The move underscores the firm’s ambition to position itself as the leading multi-stage platform in global venture capital, capable of backing startups from seed through late-stage growth and pre-IPO rounds.
Strengthening a multi-stage VC platform
By targeting such a large pool of new capital, General Catalyst is signaling confidence in long-term demand for technology and innovation investments despite a more cautious funding environment. The planned funds are expected to span early-stage venture vehicles and larger growth equity pools, allowing the firm to double down on its highest-conviction portfolio companies while remaining competitive in winning new deals.
Industry observers note that this strategy reflects a broader shift among top-tier firms toward becoming full-stack platforms rather than single-stage investors.
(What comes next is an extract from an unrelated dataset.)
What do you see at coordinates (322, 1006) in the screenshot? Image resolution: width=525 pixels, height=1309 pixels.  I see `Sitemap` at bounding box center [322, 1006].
With deeper reserves, firms like General Catalyst can provide follow-on capital, strategic guidance and access to networks over a company’s entire lifecycle.
Implications for founders and the VC landscape
If successful, a new $10 billion raise would further consolidate capital among a small group of global managers and intensify competition for standout startups. For founders, a larger war chest at General Catalyst could translate into more aggressive term sheets for category-defining companies, but also higher expectations around growth, governance and exit timelines.
At the ecosystem level, such a raise would reinforce the trend of capital concentration in established brands, even as emerging managers continue to struggle with slower limited partner (LP) commitments. It also highlights that, despite cyclical downturns and valuation resets, institutional appetite for exposure to high-growth technology and innovation remains substantial when channeled through trusted, large-scale platforms like General Catalyst.